THE KING OF STATEN ISLAND: A COURT JESTER

An appetite for Apatow can come and go.

40 Year Old Virgin can satisfy, Knocked Up may not. One of his films was the aptly named Trainwreck.

Thankfully, Mr. Apatow’s latest directorial effort, THE KING OF STATEN ISLAND is a semi autobiographical story of its leading man, Pete Davidson, written by Davidson, Dave Sirus and Apatow, and is not a Judd dud.

Davidson plays Scott, still living at home with his widowed mum twenty-five years after his conception. His younger sister has left home for college but Scott barely scraped through high school and spends his time goofing off with a bunch of fellow slackers.

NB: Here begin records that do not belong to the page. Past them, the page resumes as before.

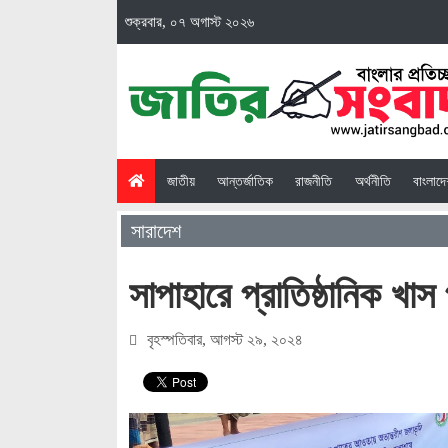
শুক্রবার, ০৭ অগাস্ট ২০২৬
(current)
জাতীয়
আন্তর্জাতিক
রাজনীতি
অর্থনীতি
বাংলাদ
সারাদেশ
সাপাহারে প্রাতিষ্ঠানিক খা
বৃহস্পতিবার, আগস্ট ২৯, ২০২৪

Their bong bingeing banter is an endearing factor of the film and exceedingly funny. It renders the picture punchline drunk but the inebriation is euphoric not bitter.

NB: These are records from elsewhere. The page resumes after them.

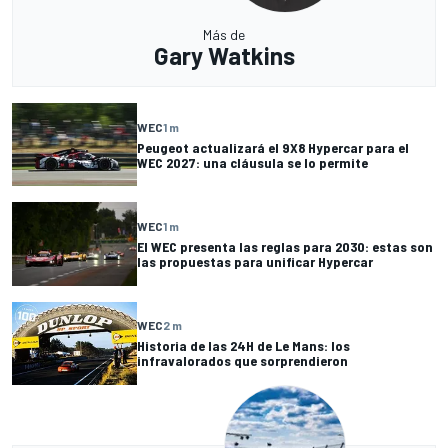
Más de
Gary Watkins
WEC
1 m
Peugeot actualizará el 9X8 Hypercar para el
WEC 2027: una cláusula se lo permite
WEC
1 m
El WEC presenta las reglas para 2030: estas son
las propuestas para unificar Hypercar
WEC
2 m
Historia de las 24H de Le Mans: los
infravalorados que sorprendieron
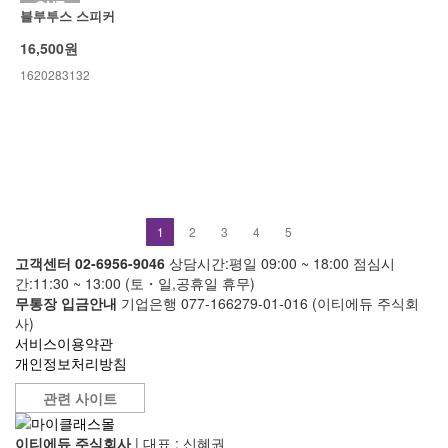
OUT
블루투스 스피커
16,500원
1620283132
1
2
3
4
5
고객센터 02-6956-9046
상담시간:평일 09:00 ~ 18:00
점심시
간:11:30 ~ 13:00 (토・일,공휴일 휴무)
무통장 입금안내
기업은행 077-166279-01-016 (이티에듀 주식회
사)
서비스이용약관
개인정보처리방침
관련 사이트
이티에듀 주식회사
|
대표 : 신혜권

THE KING OF STATEN ISLAND is ninety per cent jokes and ten per cent narrative yet still seems to tell a somewhat sprawling story of arrested development which finally finds release.

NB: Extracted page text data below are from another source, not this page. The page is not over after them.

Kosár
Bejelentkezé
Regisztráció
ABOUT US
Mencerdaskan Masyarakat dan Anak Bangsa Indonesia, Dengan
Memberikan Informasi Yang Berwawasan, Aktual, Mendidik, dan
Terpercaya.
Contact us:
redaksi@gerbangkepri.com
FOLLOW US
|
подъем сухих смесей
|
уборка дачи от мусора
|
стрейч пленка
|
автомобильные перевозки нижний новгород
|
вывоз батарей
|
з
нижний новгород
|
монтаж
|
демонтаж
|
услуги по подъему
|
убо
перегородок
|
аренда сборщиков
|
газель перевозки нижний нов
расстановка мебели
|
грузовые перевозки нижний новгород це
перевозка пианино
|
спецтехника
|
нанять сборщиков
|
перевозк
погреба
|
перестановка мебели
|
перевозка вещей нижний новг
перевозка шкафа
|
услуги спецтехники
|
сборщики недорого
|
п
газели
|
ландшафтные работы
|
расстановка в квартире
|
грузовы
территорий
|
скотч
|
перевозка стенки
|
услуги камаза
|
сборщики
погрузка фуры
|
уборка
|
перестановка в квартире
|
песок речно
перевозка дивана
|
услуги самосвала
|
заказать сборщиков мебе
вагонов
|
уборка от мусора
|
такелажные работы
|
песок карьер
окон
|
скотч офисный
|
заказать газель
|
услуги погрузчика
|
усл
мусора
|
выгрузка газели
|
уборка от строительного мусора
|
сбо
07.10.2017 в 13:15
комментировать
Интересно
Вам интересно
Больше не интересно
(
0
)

Fatherless for nearly two decades since his firefighting dad died in a hotel fire, Scott is dazed, confused and ultimately resentful when his mother, Margie, starts dating a fireman.

Davidson’s character is what many would call “on the spectrum” with his lack of filtering and bizarre dream of opening a tattoo parlour cum restaurant with him being chief inker.

But he’s unabashedly charming in a goofy, toothsome, wide mouthed way, a sort of 21st Century Jerry Lewis.

THE KING OF STATEN ISLAND has a terrific supporting cast, particularly Marisa Tomei as Margie, who could well be looking at another Oscar nomination. Bel Powley as Scott’s fuck buddy, Kelsey, is at her engaging best, and Steve Buscemi pops up as a veteran fireman full of sage wisdom and benign mentoring.

THE KING OF STATEN ISLAND is a comedy where the verbal overwhelms the visual, deadpan delivery is mixed with machine gun enunciation, and conflict creates laughs rather than blows.

At a time when we need all the laughs we can get, THE KING OF STATEN ISLAND is worth courting.